- [Task objective]: Write out the listing verbatim. No pictures belong in it.

- [Material for this exercise]:
+ + + + +

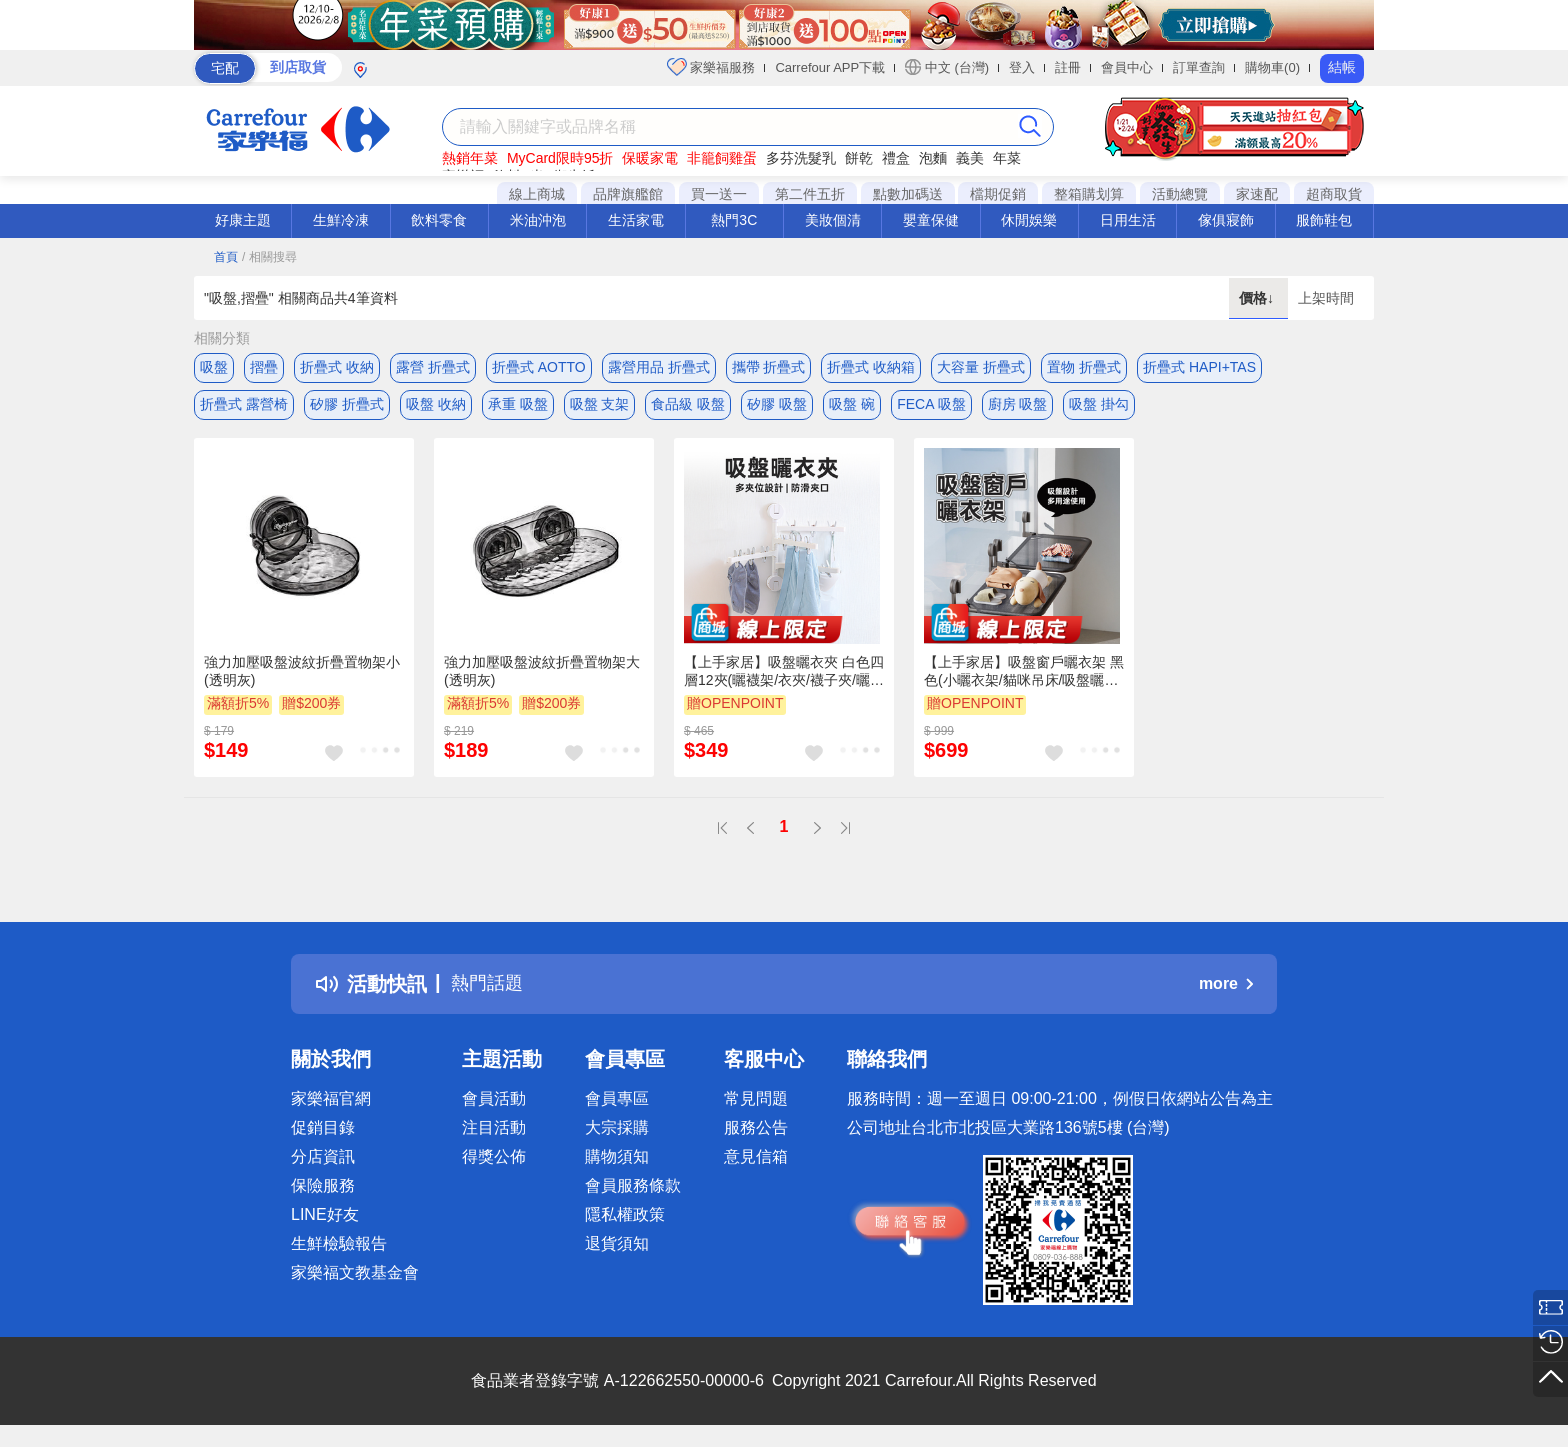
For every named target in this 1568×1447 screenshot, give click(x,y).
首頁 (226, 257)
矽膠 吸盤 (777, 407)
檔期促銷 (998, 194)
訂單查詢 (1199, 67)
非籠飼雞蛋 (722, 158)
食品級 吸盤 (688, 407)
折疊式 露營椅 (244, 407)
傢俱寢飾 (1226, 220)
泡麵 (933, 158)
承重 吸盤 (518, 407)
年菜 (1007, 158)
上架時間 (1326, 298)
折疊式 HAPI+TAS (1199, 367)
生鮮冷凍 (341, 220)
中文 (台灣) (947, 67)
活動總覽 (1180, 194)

+ + + + +

- [Answer to this problem]:
For every named target in this 1568×1447 screenshot, give click(x,y).
首頁 (226, 257)
矽膠 吸盤 (777, 407)
檔期促銷 (998, 194)
訂單查詢 (1199, 67)
非籠飼雞蛋 (722, 158)
食品級 吸盤 (688, 407)
折疊式 露營椅 (244, 407)
傢俱寢飾 (1226, 220)
泡麵 (933, 158)
承重 吸盤 (518, 407)
年菜 (1007, 158)
上架時間 (1326, 298)
折疊式 HAPI+TAS (1199, 367)
生鮮冷凍 (341, 220)
中文 (台灣) (947, 67)
活動總覽 (1180, 194)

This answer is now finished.